Establishing policies for effective records and information management is an idea that has been around a long time and it has provided benefits to many organizations that understand the importance of Records Management. And that’s as far as some organizations get. They have policies in place, they have procedures in place, and they expect their employees to follow them in order to gain the benefits they are trying to achieve. Some organizations take that a step farther though.
For some organizations, it is not enough to simply have policies and procedures in place for records and information management. These organizations, whether corporations, government entities, or charitable groups, create and implement a formal program for the management of their records. This program, often called a Records Information Management or “RIM” program, is an entity or component within the organization. So instead of these policies being self-managed by individual users, they are managed through the program itself, which is established for exactly that purpose.

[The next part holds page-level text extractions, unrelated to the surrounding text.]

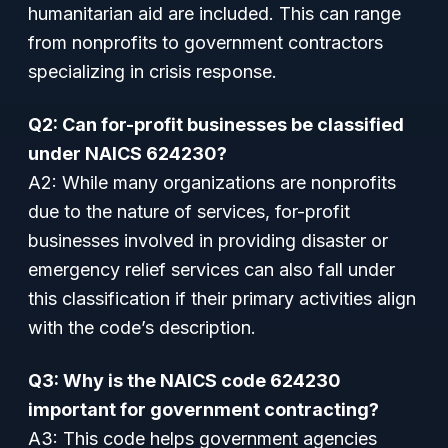
humanitarian aid are included. This can range
from nonprofits to government contractors
specializing in crisis response.
Q2: Can for-profit businesses be classified
under NAICS 624230?
A2: While many organizations are nonprofits
due to the nature of services, for-profit
businesses involved in providing disaster or
emergency relief services can also fall under
this classification if their primary activities align
with the code’s description.
Q3: Why is the NAICS code 624230
important for government contracting?
A3: This code helps government agencies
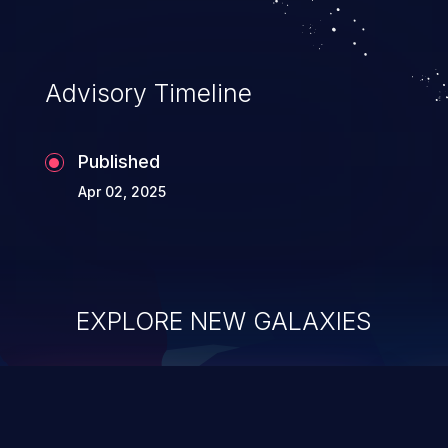
Advisory Timeline
Published
Apr 02, 2025
EXPLORE NEW GALAXIES
ChainJacking
J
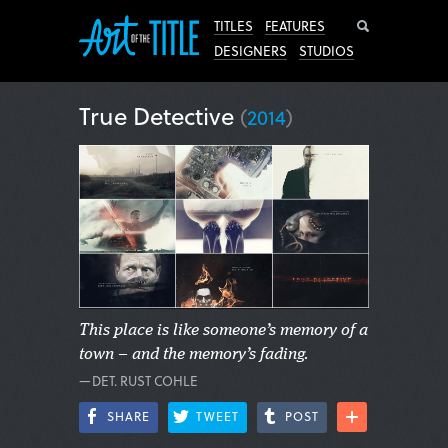
Search
TITLES
FEATURES
DESIGNERS
STUDIOS
True Detective
(
2014
)
This place is like someone’s memory of a
town – and the memory’s fading.
—DET. RUST COHLE
SHARE
TWEET
POST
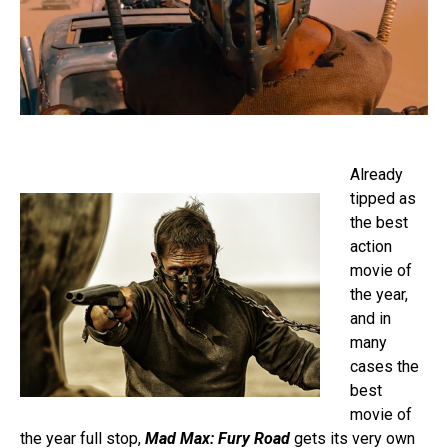
Already
tipped as
the best
action
movie of
the year,
and in
many
cases the
best
movie of
the year full stop,
Mad Max: Fury Road
gets its very own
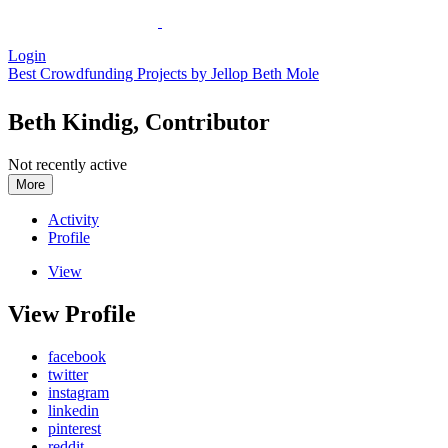
Login
Best Crowdfunding Projects by Jellop
Beth Mole
Beth Kindig, Contributor
Not recently active
More
Activity
Profile
View
View Profile
facebook
twitter
instagram
linkedin
pinterest
reddit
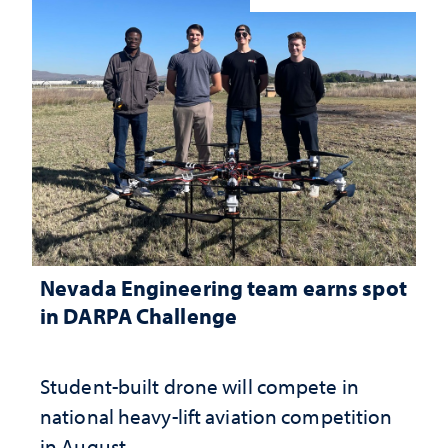
Nevada Engineering team earns spot
in DARPA Challenge
Student-built drone will compete in
national heavy-lift aviation competition
in August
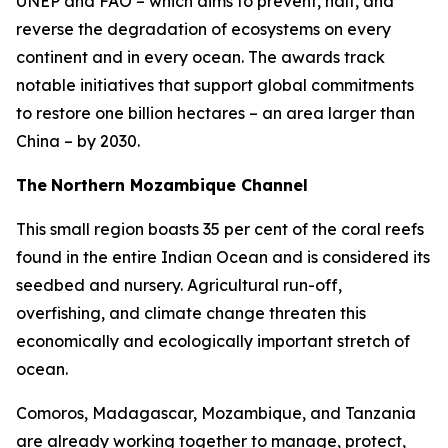
UNEP and FAO – which aims to prevent, halt, and
reverse the degradation of ecosystems on every
continent and in every ocean. The awards track
notable initiatives that support global commitments
to restore one billion hectares – an area larger than
China – by 2030.
The
Northern Mozambique Channel
This small region boasts 35 per cent of the coral reefs
found in the entire Indian Ocean and is considered its
seedbed and nursery. Agricultural run-off,
overfishing, and climate change threaten this
economically and ecologically important stretch of
ocean.
Comoros, Madagascar, Mozambique, and Tanzania
are already working together to manage, protect,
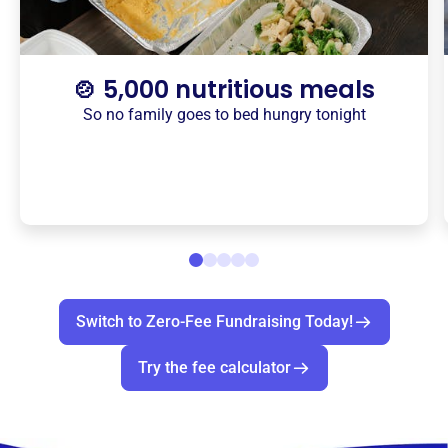
🍲 5,000 nutritious meals
So no family goes to bed hungry tonight
Switch to Zero-Fee Fundraising Today!
Try the fee calculator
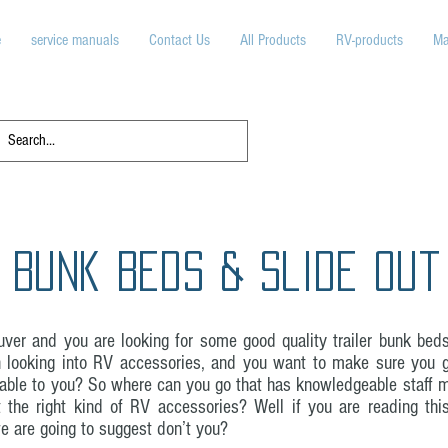
e
service manuals
Contact Us
All Products
RV-products
Ma
 Bunk Beds & Slide Out
ver and you are looking for some good quality trailer bunk bed
looking into RV accessories, and you want to make sure you g
ilable to you? So where can you go that has knowledgeable staff 
t the right kind of RV accessories? Well if you are reading th
 are going to suggest don’t you?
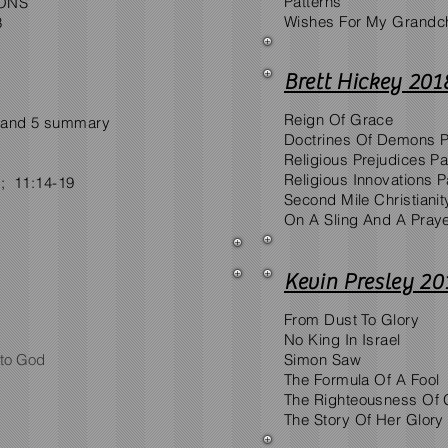
Patterns
IONS
Wishes For My Grandch
3
Brett Hickey 201
Reign Of Grace
 4 and 5 summary
Doctrines Of Demons Pa
Religious Prejudices Par
Religious Innovations Pa
1; 11:14-19
Second Mile Christianit
On A Sling And A Pray
Kevin Presley 20
From Dust To Glory
No King In Israel
 to God
Simon Saw
The Formula Of A Fool
The Righteousness Of
The Story Of Her Glory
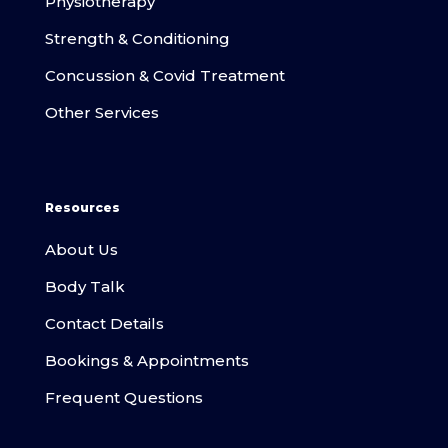
Physiotherapy
Strength & Conditioning
Concussion & Covid Treatment
Other Services
Resources
About Us
Body Talk
Contact Details
Bookings & Appointments
Frequent Questions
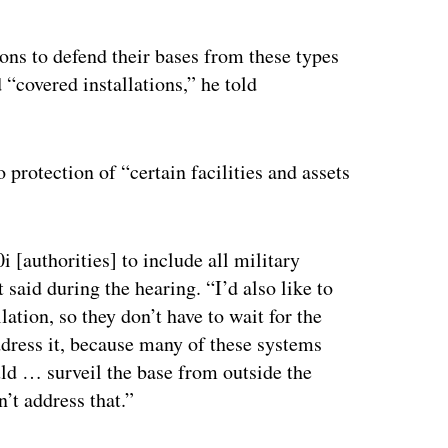
ns to defend their bases from these types
 “covered installations,” he told
 protection of “certain facilities and assets
 [authorities] to include all military
t said during the hearing. “I’d also like to
lation, so they don’t have to wait for the
address it, because many of these systems
uld … surveil the base from outside the
’t address that.”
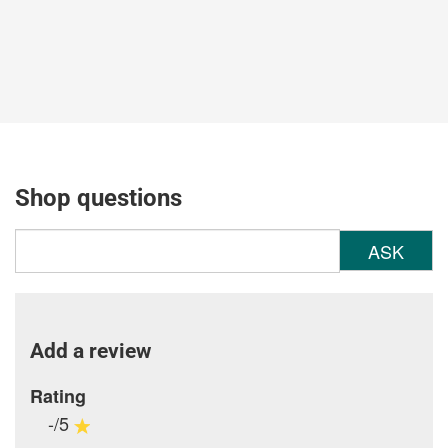
Shop questions
ASK
Add a review
Rating
-/5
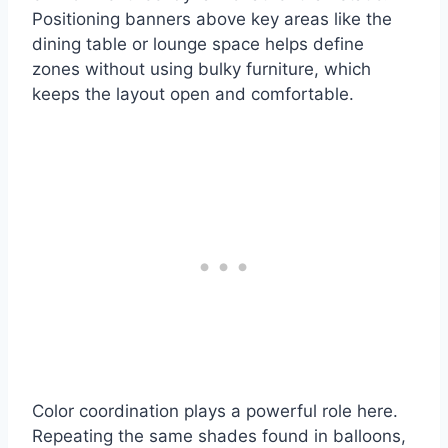
Positioning banners above key areas like the
dining table or lounge space helps define
zones without using bulky furniture, which
keeps the layout open and comfortable.
Color coordination plays a powerful role here.
Repeating the same shades found in balloons,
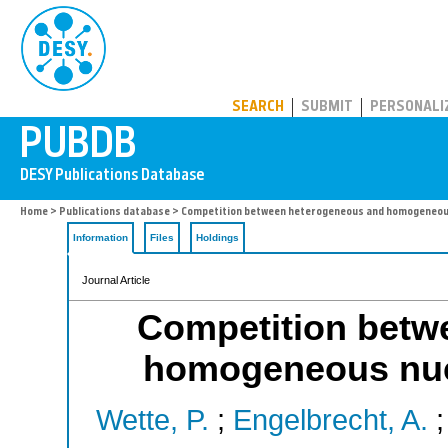
PUBDB
SEARCH
SUBMIT
PERSONALI
Home
>
Publications database
> Competition between heterogeneous and homogeneous n
Information
Files
Holdings
Journal Article
Competition betw
homogeneous nucle
Wette, P.
;
Engelbrecht, A.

The program itself can take on many different forms and will be different from one organization to another. It is generally a part of the organization’s Governance and/or Compliance areas. Sometimes, it is a full-time team that has been assembled to manage the program. Sometimes it is a team consisting of a single Records Manager. The team’s functionality is sometimes disbursed throughout the individual user departments. Most often it is a combination of a central team managing the program and coordinating with individual user liaisons within each of the user departments. The records and information management team can be staffed with full time employees whose only function is the program itself, or the teams are assembled from staff within the organization whose main duties are tasks elsewhere and who convene as a team to also manage the program.

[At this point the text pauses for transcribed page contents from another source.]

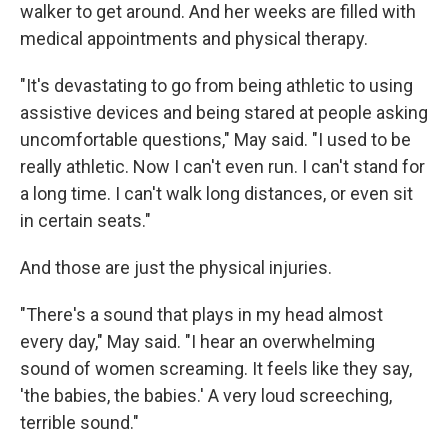
walker to get around. And her weeks are filled with
medical appointments and physical therapy.
"It's devastating to go from being athletic to using
assistive devices and being stared at people asking
uncomfortable questions," May said. "I used to be
really athletic. Now I can't even run. I can't stand for
a long time. I can't walk long distances, or even sit
in certain seats."
And those are just the physical injuries.
"There's a sound that plays in my head almost
every day," May said. "I hear an overwhelming
sound of women screaming. It feels like they say,
'the babies, the babies.' A very loud screeching,
terrible sound."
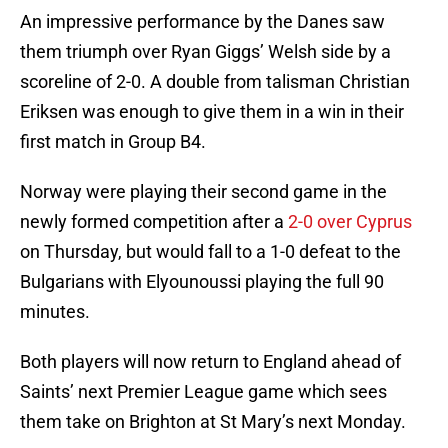
An impressive performance by the Danes saw
them triumph over Ryan Giggs’ Welsh side by a
scoreline of 2-0. A double from talisman Christian
Eriksen was enough to give them in a win in their
first match in Group B4.
Norway were playing their second game in the
newly formed competition after a
2-0 over Cyprus
on Thursday, but would fall to a 1-0 defeat to the
Bulgarians with Elyounoussi playing the full 90
minutes.
Both players will now return to England ahead of
Saints’ next Premier League game which sees
them take on Brighton at St Mary’s next Monday.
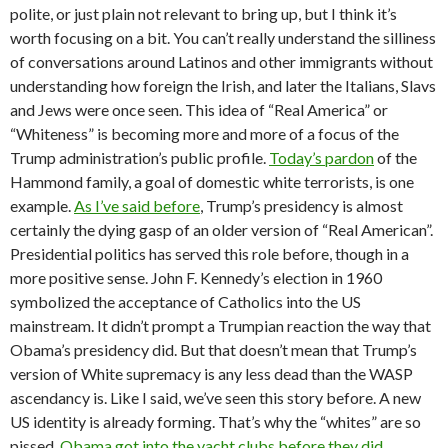
polite, or just plain not relevant to bring up, but I think it’s
worth focusing on a bit. You can’t really understand the silliness
of conversations around Latinos and other immigrants without
understanding how foreign the Irish, and later the Italians, Slavs
and Jews were once seen. This idea of “Real America” or
“Whiteness” is becoming more and more of a focus of the
Trump administration’s public profile.
Today’s pardon
of the
Hammond family, a goal of domestic white terrorists, is one
example.
As I’ve said before
, Trump’s presidency is almost
certainly the dying gasp of an older version of “Real American”.
Presidential politics has served this role before, though in a
more positive sense. John F. Kennedy’s election in 1960
symbolized the acceptance of Catholics into the US
mainstream. It didn’t prompt a Trumpian reaction the way that
Obama’s presidency did. But that doesn’t mean that Trump’s
version of White supremacy is any less dead than the WASP
ascendancy is. Like I said, we’ve seen this story before. A new
US identity is already forming. That’s why the “whites” are so
pissed.
Obama got into the yacht clubs before they did.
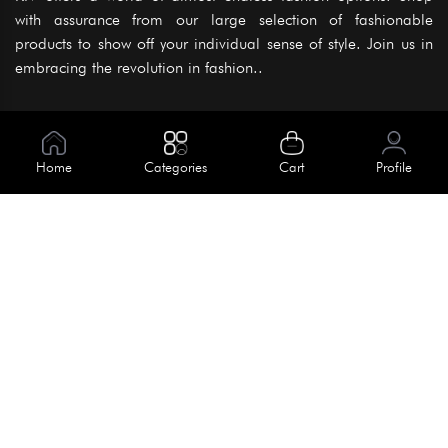
with assurance from our large selection of fashionable
products to show off your individual sense of style. Join us in
embracing the revolution in fashion..
Information
About Us
Home
Categories
Cart
Profile
Help
Meet Our Team
Blog
Apply For Trial
Policies
Get In Touch
Terms & Conditions
House No. 145, Road No. 3 Block A,
Dhaka, Bangladesh
Privacy Policy
info@kiv.com.bd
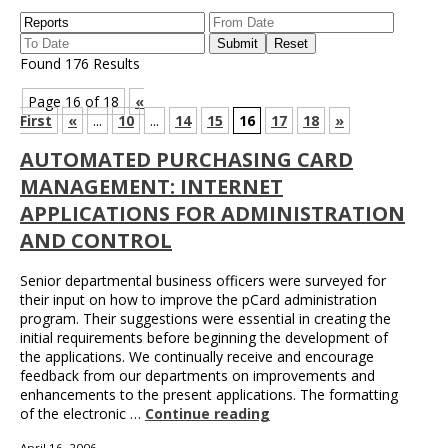
Found 176 Results
Page 16 of 18
«
First
«
...
10
...
14
15
16
17
18
»
AUTOMATED PURCHASING CARD
MANAGEMENT: INTERNET
APPLICATIONS FOR ADMINISTRATION
AND CONTROL
Senior departmental business officers were surveyed for
their input on how to improve the pCard administration
program. Their suggestions were essential in creating the
initial requirements before beginning the development of
the applications. We continually receive and encourage
feedback from our departments on improvements and
enhancements to the present applications. The formatting
of the electronic …
Continue reading
April 16, 2006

However its makeup is within the organization, it has a couple key ideas that are central to its successful implementation:
Keys to a successful Records and Information Management Program
- Executive Team Support – The program must be supported top-down within the organization for it to be formed in the first place and to show the rest of the organization its importance. User buy-in is critical and there is no better way to attain that than by a mandate from the highest levels to emphasize it as being a key component to the organization’s goals.
- Consistent Communication – Emails, newsletters, blogs and postings of program initiatives and status are key to maintaining forward momentum within the program and show program viability and success.
- Ongoing, consistent coordination of effort – Regular in-person or virtual team meetings or gatherings, along with internal team communications are critical to maintaining consistent implementation and focus within the team.
- Formal, documented policies and procedures – The program needs to publish and maintain a guide of approved policies and procedures to communicate to departmental users and to use by team members to execute the duties of the program.
- Audit – The program must have its own audit procedures set up to provide metrics on compliance and documented program benefits attained.
Why is it needed?
Okay, so that briefly describes what a RIM program is, but why is it so important for an organization to have one?
One main reason is simply that records and information management is so important to an organization, and it can be managed most effectively with a formal program in place. With people dedicated to its ongoing implementation, it is much more likely to succeed and meet the goals of properly maintaining the organization’s records. When you identify who is responsible for its results, there is accountability to its members and further incentive to execute its initiatives fully in order to help the organization to meet its goals.
It also solidifies the mandate from the executive team as to the importance of Records Management. Instead of just following best practices of managing records, having a program makes a statement that doing these things is important and upper management feels that way so much that they established a formal program for it. It helps to foster a culture of awareness towards Records Management.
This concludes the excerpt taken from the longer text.